Model choice is a tiering decision, not a single bet. The public agents run on Cloudflare Workers AI at the edge — cheap, fast, close to the request. Registered partners get Gemini or Claude via API for deep, ad-hoc work. A gateway sits between the agents and the providers, so the choice is configuration, never a rewrite.
Every agent on this surface needs a model behind it. Committing the whole roster to one provider is the mistake: it is a cost, latency and lock-in trap, and in a regulated space it leaves you exposed when a vendor changes terms, a model is retired, or a client demands data residency.
The strategy is deliberately tiered. The default runtime is Cloudflare Workers AI — edge models that run cheaply and close to the request, used for the always-on public work. Registered partners get Gemini or Claude via API for deep, ad-hoc tasks. And the agents never call a provider directly — everything routes through a model gateway, so “which model” stays a configuration decision, not a code rewrite.

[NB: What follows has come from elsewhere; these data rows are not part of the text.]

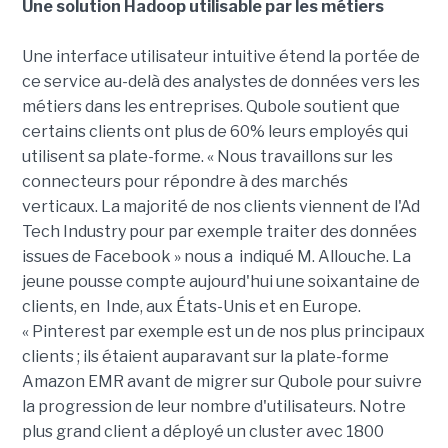
Une solution Hadoop utilisable par les métiers
Une interface utilisateur intuitive étend la portée de
ce service au-delà des analystes de données vers les
métiers dans les entreprises. Qubole soutient que
certains clients ont plus de 60% leurs employés qui
utilisent sa plate-forme. « Nous travaillons sur les
connecteurs pour répondre à des marchés
verticaux. La majorité de nos clients viennent de l'Ad
Tech Industry pour par exemple traiter des données
issues de Facebook » nous a indiqué M. Allouche. La
jeune pousse compte aujourd'hui une soixantaine de
clients, en Inde, aux États-Unis et en Europe.
« Pinterest par exemple est un de nos plus principaux
clients ; ils étaient auparavant sur la plate-forme
Amazon EMR avant de migrer sur Qubole pour suivre
la progression de leur nombre d'utilisateurs. Notre
plus grand client a déployé un cluster avec 1800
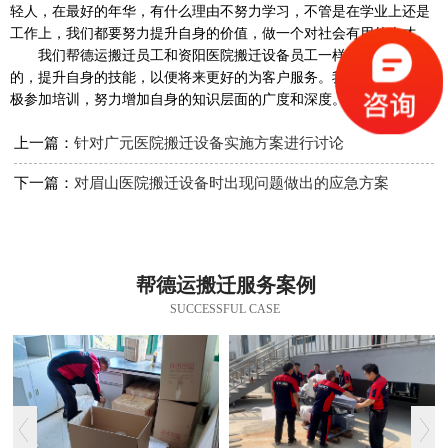
轻人，在最好的年华，有什么理由不努力学习，不管是在学业上还是
工作上，我们都要努力提升自身的价值，做一个对社会有用的人才。
我们帮德运搬迁员工和资阳医院搬迁设备员工一样，都在努力
的，提升自身的技能，以便将来更好的为客户服务。我们平时也多积
极参加培训，努力增加自身的知识层面的广度和深度。
上一篇：
针对广元医院搬迁设备实施方案进行讨论
下一篇：
对眉山医院搬迁设备时出现问题做出的应急方案
帮德运搬迁服务案例
SUCCESSFUL CASE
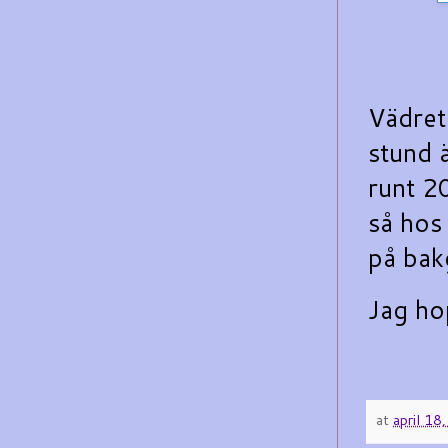
Vädret 
stund 
runt 2
så hos 
på bak
Jag ho
at
april 18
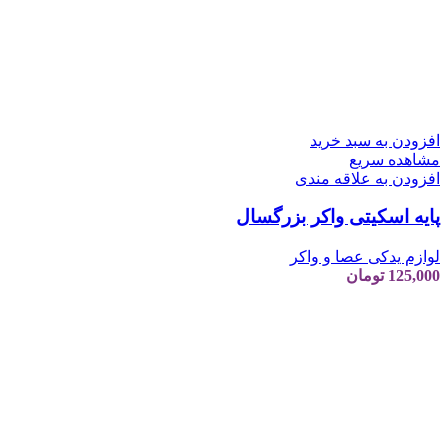
افزودن به سبد خرید
مشاهده سریع
افزودن به علاقه مندی
پایه اسکیتی واکر بزرگسال
لوازم یدکی عصا و واکر
125,000
تومان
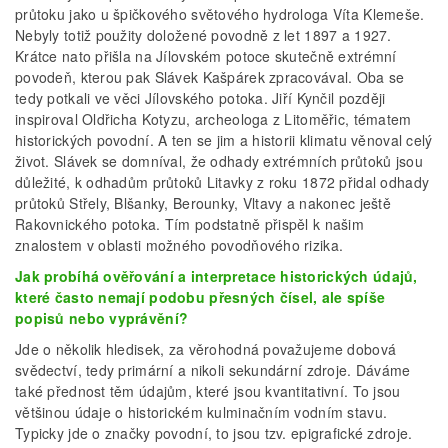
průtoku jako u špičkového světového hydrologa Víta Klemeše.
Nebyly totiž použity doložené povodně z let 1897 a 1927.
Krátce nato přišla na Jílovském potoce skutečně extrémní
povodeň, kterou pak Slávek Kašpárek zpracovával. Oba se
tedy potkali ve věci Jílovského potoka. Jiří Kynčil později
inspiroval Oldřicha Kotyzu, archeologa z Litoměřic, tématem
historických povodní. A ten se jim a historii klimatu věnoval celý
život. Slávek se domníval, že odhady extrémních průtoků jsou
důležité, k odhadům průtoků Litavky z roku 1872 přidal odhady
průtoků Střely, Blšanky, Berounky, Vltavy a nakonec ještě
Rakovnického potoka. Tím podstatně přispěl k našim
znalostem v oblasti možného povodňového rizika.
Jak probíhá ověřování a interpretace historických údajů,
které často nemají podobu přesných čísel, ale spíše
popisů nebo vyprávění?
Jde o několik hledisek, za věrohodná považujeme dobová
svědectví, tedy primární a nikoli sekundární zdroje. Dáváme
také přednost těm údajům, které jsou kvantitativní. To jsou
většinou údaje o historickém kulminačním vodním stavu.
Typicky jde o značky povodní, to jsou tzv. epigrafické zdroje.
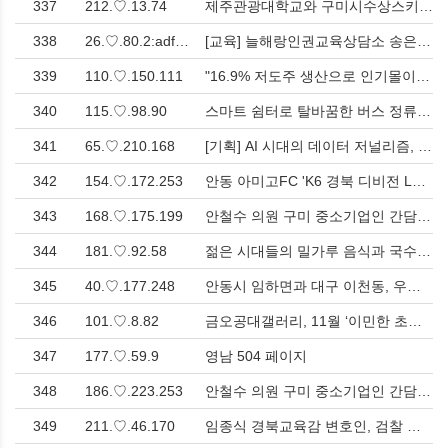
337
212.♡.13.74
제주관광대학교와 구미시수상스키웨이크스포츠협회 상호협력 업무협약 체결 > 문화
338
26.♡.80.2:adf1.♡.5944.2378:825e:a4c6
[교육] 늘해랑인권교육상담소 송은주 소장의 유튜브 강좌 "아직 나도 안되는 나쁜 언어 습관 바꾸기"[Education] A YouTube lecture by Song Eun-joo, director of the Neulhaerang Human Rights Education Counseling Center, "C > 문화
339
110.♡.150.111
"16.9% 저도주 생산으로 인기몰이!" 명품안동소주, 미국 수출에 이어 군납 성사 > 경제
340
115.♡.98.90
스마트 쉼터로 탈바꿈한 버스 정류장! 구미시 쾌적한 환경 조성 > 영남
341
65.♡.210.168
[기획] AI 시대의 데이터 저널리즘, 핵심은 기술이 아닌 기자의 ‘통찰력’과 ‘스토리텔링’ > 사회
342
154.♡.172.253
안동 아미고FC 'K6 경북 디비전 League 승격플레이오프' 우승 > 사회
343
168.♡.175.199
안철수 의원 구미 중소기업인 간담회서 "회사 경영 초기 당시 어음깡으로 어려웠다" 과거 회상<한국유통신문.com> > 인터뷰
344
181.♡.92.58
젊은 시대들의 밀가루 음식과 국수에 숨겨진 이면 > 문화
345
40.♡.177.248
안동시 임하면과 대구 이천동, 우호협력 강화 - 안동국제탈춤페스티벌 방문 > 사회
346
101.♡.8.82
금오공대갤러리, 11월 ‘이민한 초대전’ 개최 > 문화
347
177.♡.59.9
영남 504 페이지
348
186.♡.223.253
안철수 의원 구미 중소기업인 간담회서 "회사 경영 초기 당시 어음깡으로 어려웠다" 과거 회상<한국유통신문.com> > 인터뷰
349
211.♡.46.170
임종식 경북교육감 변호인, 검찰 구형에 강력 반박 > 사회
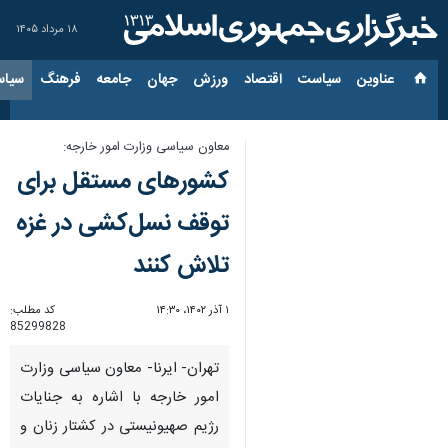
۱۸ مرداد ۱۴۰۵
عناوین‌
سیاست
اقتصاد
ورزش
جهان
جامعه
فرهنگ
سیاس
معاون سیاسی وزارت امور خارجه:
کشورهای مستقل برای
توقف نسل‌کشی در غزه
تلاش کنند
۱ آذر ۱۴۰۲، ۱۴:۳۰
کد مطلب:
85299828
تهران- ایرنا- معاون سیاسی وزارت
امور خارجه با اشاره به جنایات
رژیم صهیونیستی در کشتار زنان و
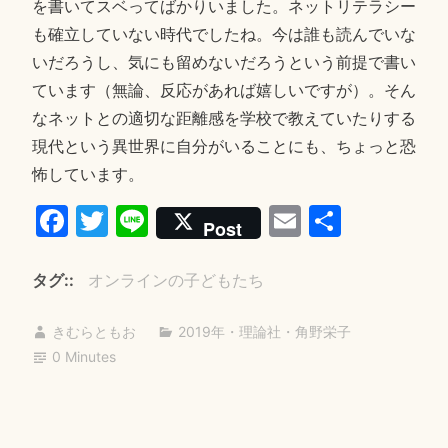
を書いてスベってばかりいました。ネットリテラシー
も確立していない時代でしたね。今は誰も読んでいな
いだろうし、気にも留めないだろうという前提で書い
ています（無論、反応があれば嬉しいですが）。そん
なネットとの適切な距離感を学校で教えていたりする
現代という異世界に自分がいることにも、ちょっと恐
怖しています。
Fa
T
Li
E
共
Post
ce
wi
ne
m
有
bo
tte
ail
タグ:
オンラインの子どもたち
ok
r
きむらともお
2019年
・
理論社
・
角野栄子
0 Minutes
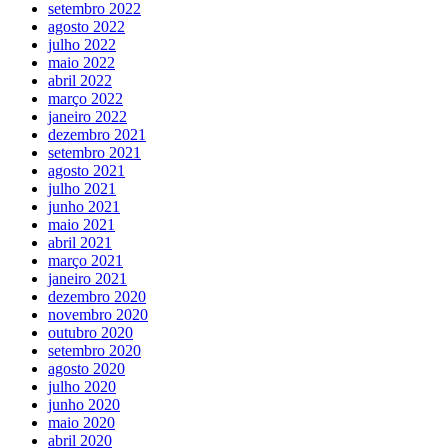
setembro 2022
agosto 2022
julho 2022
maio 2022
abril 2022
março 2022
janeiro 2022
dezembro 2021
setembro 2021
agosto 2021
julho 2021
junho 2021
maio 2021
abril 2021
março 2021
janeiro 2021
dezembro 2020
novembro 2020
outubro 2020
setembro 2020
agosto 2020
julho 2020
junho 2020
maio 2020
abril 2020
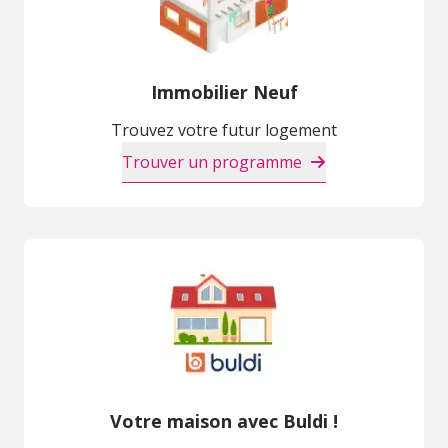
Immobilier Neuf
Trouvez votre futur logement
Trouver un programme
Votre maison avec Buldi !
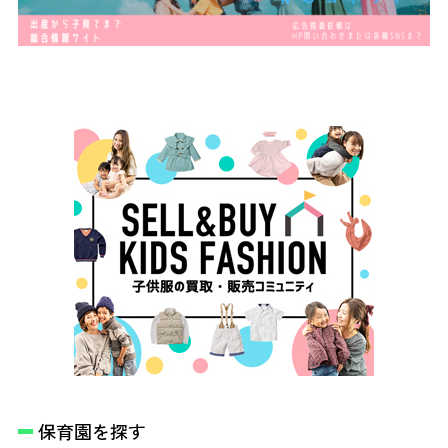
保育園を探す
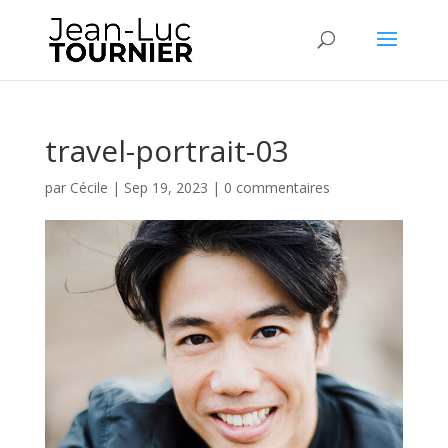
travel-portrait-03
par
Cécile
|
Sep 19, 2023
|
0 commentaires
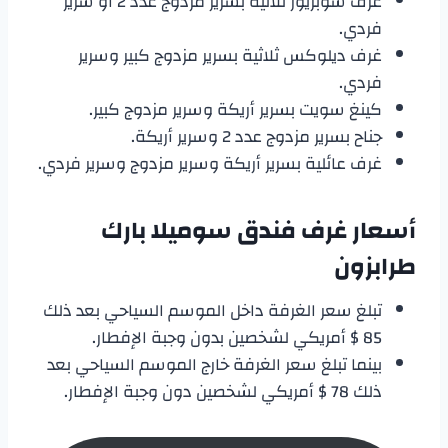
غرف سوبريور ثلاثية بسرير مزدوج عدد 2 أو سرير
فردي.
غرف ديلوكس ثلاثية بسرير مزدوج كبير وسرير
فردي.
كينغ سويت بسرير أريكة وسرير مزدوج كبير.
جناح بسرير مزدوج عدد 2 وسرير أريكة.
غرف عائلية بسرير أريكة وسرير مزدوج وسرير فردي.
أسعار غرف
فندق سوميلا بارك
طرابزون
تبلغ سعر الغرفة داخل الموسم السياحي بعد ذلك
85 $ أمريكي لشخصين بدون وجبة الإفطار.
بينما تبلغ سعر الغرفة خارج الموسم السياحي بعد
ذلك 78 $ أمريكي لشخصين دون وجبة الإفطار.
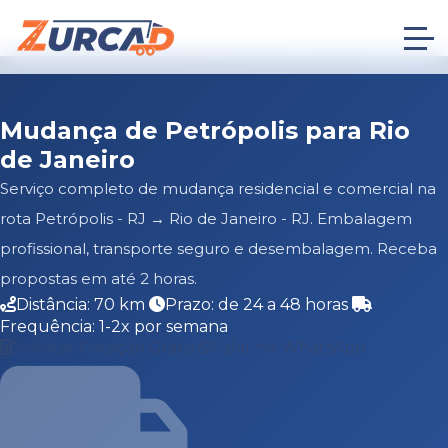
Mudança de Petrópolis para Rio
de Janeiro
Serviço completo de mudança residencial e comercial na
rota Petrópolis - RJ → Rio de Janeiro - RJ. Embalagem
profissional, transporte seguro e desembalagem. Receba
propostas em até 2 horas.
Distância: 70 km
Prazo: de 24 a 48 horas
Frequência: 1-2x por semana
Solicitar Cotação Grátis
Falar no WhatsApp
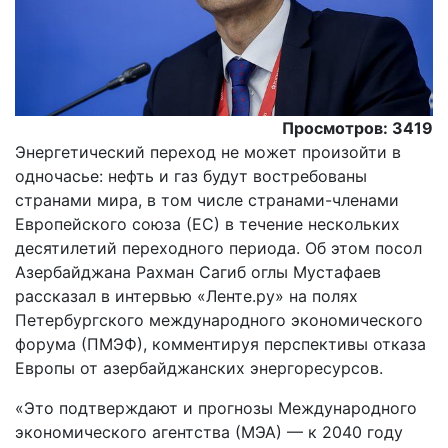
Просмотров: 3419
Энергетический переход не может произойти в
одночасье: нефть и газ будут востребованы
странами мира, в том числе странами-членами
Европейского союза (ЕС) в течение нескольких
десятилетий переходного периода. Об этом посол
Азербайджана Рахман Сагиб оглы Мустафаев
рассказал в интервью «Ленте.ру» на полях
Петербургского международного экономического
форума (ПМЭФ), комментируя перспективы отказа
Европы от азербайджанских энергоресурсов.
«Это подтверждают и прогнозы Международного
экономического агентства (МЭА) — к 2040 году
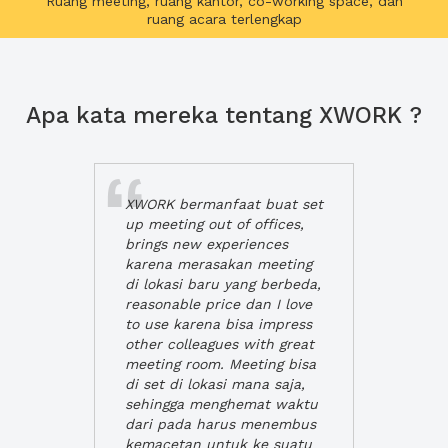
Ruang meeting, ruang kantor, co-working space, dan
ruang acara terlengkap
Apa kata mereka tentang XWORK ?
XWORK bermanfaat buat set
up meeting out of offices,
brings new experiences
karena merasakan meeting
di lokasi baru yang berbeda,
reasonable price dan I love
to use karena bisa impress
other colleagues with great
meeting room. Meeting bisa
di set di lokasi mana saja,
sehingga menghemat waktu
dari pada harus menembus
kemacetan untuk ke suatu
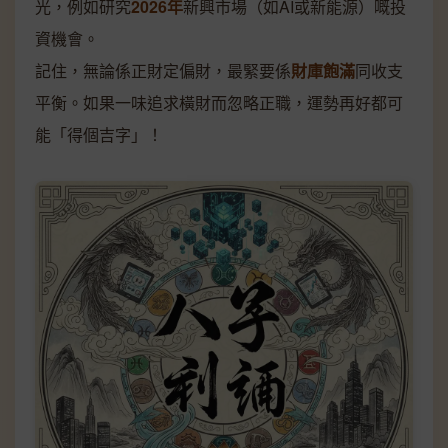
光，例如研究
2026年
新興市場（如AI或新能源）嘅投
資機會。
記住，無論係正財定偏財，最緊要係
財庫飽滿
同收支
平衡。如果一味追求橫財而忽略正職，運勢再好都可
能「得個吉字」！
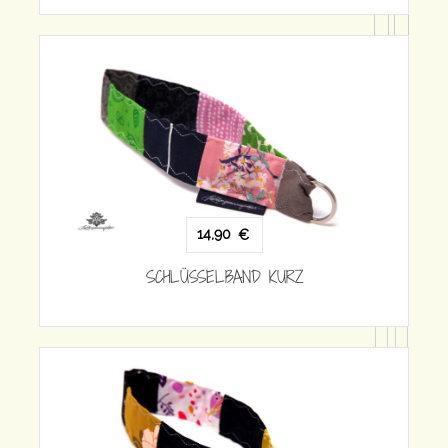
SCH
14,90
€
SCHLÜSSELBAND KURZ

No agent in this roster imports a provider SDK. Calls go to a gateway that handles routing, caching, observability and the policy of who gets which model. Swapping edge for frontier — or one frontier vendor for another — is a config change.
// The model gateway — one seam, many models agent → model gateway → Cloudflare Workers AI (edge default) → Claude via API (partner, deep tasks) → Gemini via API (partner, deep tasks) → local / on-prem weights (residency, PCI) // the gateway owns: routing, tier policy, caching, // rate limits and the audit trail (Langfuse)
Model choice maps onto the same access tiers as the rest of the surface. Open and reference work is served by edge models; member and partner depth unlocks frontier APIs for the heavy reasoning.
| Tier | Default model | Used for |
|---|---|---|
| Open | Cloudflare Workers AI (edge) | Monitoring, summaries, public Q&A, tutoring |
| Member | Edge + selective frontier | Decision-content agents, assessment |
| Partner | Gemini / Claude via API | Deep ad-hoc reasoning, drafting, diligence |
The always-on work — monitoring, summarising, public Q&A, tutoring — is high-volume. Edge models keep that economically sane; frontier APIs would not.
Workers AI runs inference close to the request. For interactive public agents that responsiveness is the experience.
The Workers AI catalogue runs open models — Llama, Gemma-family embeddings and more — so the default tier is itself portable.
Long-context regulatory reasoning, complex drafting and diligence are where Claude or Gemini pay for themselves — reserved for partners and deep tasks.
This is the same portability stance as the 2nth-ai/agent-platform control plane these agents run on — the partner-copyable plane of Cerbos policy, Langfuse audit and the model gateway. The rule is explicit: never lock to a single model or SDK. The platform supports the full range from open weights running locally (Ollama, on-prem) through to frontier APIs (Claude, Gemini). The gateway is the seam that makes that a configuration choice, end to end.
Tiering by cost is right, but it has edges. In a regulated, money-adjacent context these are the failure modes to watch:
The default tier trades capability for cost and speed. For nuanced regulatory reasoning, route to a frontier model — do not let a small model bluff a compliance answer.
Models get retired and pricing shifts. The gateway is what stops that from being a re-platform — but someone still has to watch the providers.
Where PCI scope or residency demands it, the right model is the local one — even if a frontier API would reason better. See the local-models leaf.
No tier of model signs off compliance, interprets regulation or moves money. The strategy chooses a model; a human still owns the decision.
Stay on the edge for the bulk of the work: monitoring, summarising, public Q&A, tutoring and any high-volume, latency-sensitive interaction. It is cheaper, faster and entirely good enough for retrieval-and-summarise over a moderated tree.
Route to Claude or Gemini — for partners — when the task is long-context regulatory reasoning, complex drafting, or diligence where the cost of a shallow answer is high. Route to local / on-prem weights when residency or PCI scope makes sending data to any API a non-starter. The point of the gateway is that this routing is a policy you set, not a decision baked into code.